=== Extracted material ===

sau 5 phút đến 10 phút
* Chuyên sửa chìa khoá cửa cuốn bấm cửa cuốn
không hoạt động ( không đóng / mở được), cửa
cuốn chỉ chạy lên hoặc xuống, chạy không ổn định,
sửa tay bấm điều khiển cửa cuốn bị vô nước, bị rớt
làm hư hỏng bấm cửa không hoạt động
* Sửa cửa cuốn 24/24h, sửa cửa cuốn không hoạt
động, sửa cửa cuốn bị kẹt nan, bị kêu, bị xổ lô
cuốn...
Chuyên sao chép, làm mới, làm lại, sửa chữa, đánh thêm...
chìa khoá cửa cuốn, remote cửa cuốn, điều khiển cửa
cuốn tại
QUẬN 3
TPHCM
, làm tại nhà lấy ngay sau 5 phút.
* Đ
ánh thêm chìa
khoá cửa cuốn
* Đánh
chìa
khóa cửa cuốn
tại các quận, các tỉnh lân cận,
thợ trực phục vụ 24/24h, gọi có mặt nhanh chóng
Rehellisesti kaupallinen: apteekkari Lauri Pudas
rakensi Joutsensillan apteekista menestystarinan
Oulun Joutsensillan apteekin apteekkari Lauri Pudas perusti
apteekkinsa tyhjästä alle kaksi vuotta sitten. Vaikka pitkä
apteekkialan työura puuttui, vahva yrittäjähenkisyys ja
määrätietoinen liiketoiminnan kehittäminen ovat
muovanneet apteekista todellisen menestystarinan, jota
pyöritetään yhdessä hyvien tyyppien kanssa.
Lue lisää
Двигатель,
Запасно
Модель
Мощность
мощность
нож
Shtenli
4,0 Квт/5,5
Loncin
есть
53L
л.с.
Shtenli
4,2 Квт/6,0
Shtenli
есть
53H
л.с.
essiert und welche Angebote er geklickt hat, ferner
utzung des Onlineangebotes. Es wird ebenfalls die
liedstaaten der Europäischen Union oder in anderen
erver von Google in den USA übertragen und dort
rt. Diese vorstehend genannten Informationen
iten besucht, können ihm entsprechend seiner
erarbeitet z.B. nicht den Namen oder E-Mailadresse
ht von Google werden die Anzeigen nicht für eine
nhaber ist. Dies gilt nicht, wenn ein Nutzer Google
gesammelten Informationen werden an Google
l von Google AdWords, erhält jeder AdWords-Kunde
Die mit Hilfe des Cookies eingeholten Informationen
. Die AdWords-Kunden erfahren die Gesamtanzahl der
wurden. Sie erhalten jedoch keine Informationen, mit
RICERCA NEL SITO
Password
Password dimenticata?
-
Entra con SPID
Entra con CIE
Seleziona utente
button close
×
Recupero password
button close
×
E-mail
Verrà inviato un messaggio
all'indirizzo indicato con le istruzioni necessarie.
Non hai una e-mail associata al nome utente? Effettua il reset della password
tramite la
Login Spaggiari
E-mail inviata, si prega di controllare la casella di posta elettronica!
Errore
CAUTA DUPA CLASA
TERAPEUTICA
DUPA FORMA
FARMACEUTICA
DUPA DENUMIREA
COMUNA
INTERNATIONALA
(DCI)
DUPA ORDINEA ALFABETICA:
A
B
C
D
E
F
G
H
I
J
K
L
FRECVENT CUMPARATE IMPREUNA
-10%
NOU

=== Aim of the exercise ===
Using the listing above, transcribe every entry exactly.

=== Result of the task ===
sau 5 phút đến 10 phút
* Chuyên sửa chìa khoá cửa cuốn bấm cửa cuốn
không hoạt động ( không đóng / mở được), cửa
cuốn chỉ chạy lên hoặc xuống, chạy không ổn định,
sửa tay bấm điều khiển cửa cuốn bị vô nước, bị rớt
làm hư hỏng bấm cửa không hoạt động
* Sửa cửa cuốn 24/24h, sửa cửa cuốn không hoạt
động, sửa cửa cuốn bị kẹt nan, bị kêu, bị xổ lô
cuốn...
Chuyên sao chép, làm mới, làm lại, sửa chữa, đánh thêm...
chìa khoá cửa cuốn, remote cửa cuốn, điều khiển cửa
cuốn tại
QUẬN 3
TPHCM
, làm tại nhà lấy ngay sau 5 phút.
* Đ
ánh thêm chìa
khoá cửa cuốn
* Đánh
chìa
khóa cửa cuốn
tại các quận, các tỉnh lân cận,
thợ trực phục vụ 24/24h, gọi có mặt nhanh chóng
Rehellisesti kaupallinen: apteekkari Lauri Pudas
rakensi Joutsensillan apteekista menestystarinan
Oulun Joutsensillan apteekin apteekkari Lauri Pudas perusti
apteekkinsa tyhjästä alle kaksi vuotta sitten. Vaikka pitkä
apteekkialan työura puuttui, vahva yrittäjähenkisyys ja
määrätietoinen liiketoiminnan kehittäminen ovat
muovanneet apteekista todellisen menestystarinan, jota
pyöritetään yhdessä hyvien tyyppien kanssa.
Lue lisää
Двигатель,
Запасно
Модель
Мощность
мощность
нож
Shtenli
4,0 Квт/5,5
Loncin
есть
53L
л.с.
Shtenli
4,2 Квт/6,0
Shtenli
есть
53H
л.с.
essiert und welche Angebote er geklickt hat, ferner
utzung des Onlineangebotes. Es wird ebenfalls die
liedstaaten der Europäischen Union oder in anderen
erver von Google in den USA übertragen und dort
rt. Diese vorstehend genannten Informationen
iten besucht, können ihm entsprechend seiner
erarbeitet z.B. nicht den Namen oder E-Mailadresse
ht von Google werden die Anzeigen nicht für eine
nhaber ist. Dies gilt nicht, wenn ein Nutzer Google
gesammelten Informationen werden an Google
l von Google AdWords, erhält jeder AdWords-Kunde
Die mit Hilfe des Cookies eingeholten Informationen
. Die AdWords-Kunden erfahren die Gesamtanzahl der
wurden. Sie erhalten jedoch keine Informationen, mit
RICERCA NEL SITO
Password
Password dimenticata?
-
Entra con SPID
Entra con CIE
Seleziona utente
button close
×
Recupero password
button close
×
E-mail
Verrà inviato un messaggio
all'indirizzo indicato con le istruzioni necessarie.
Non hai una e-mail associata al nome utente? Effettua il reset della password
tramite la
Login Spaggiari
E-mail inviata, si prega di controllare la casella di posta elettronica!
Errore
CAUTA DUPA CLASA
TERAPEUTICA
DUPA FORMA
FARMACEUTICA
DUPA DENUMIREA
COMUNA
INTERNATIONALA
(DCI)
DUPA ORDINEA ALFABETICA:
A
B
C
D
E
F
G
H
I
J
K
L
FRECVENT CUMPARATE IMPREUNA
-10%
NOU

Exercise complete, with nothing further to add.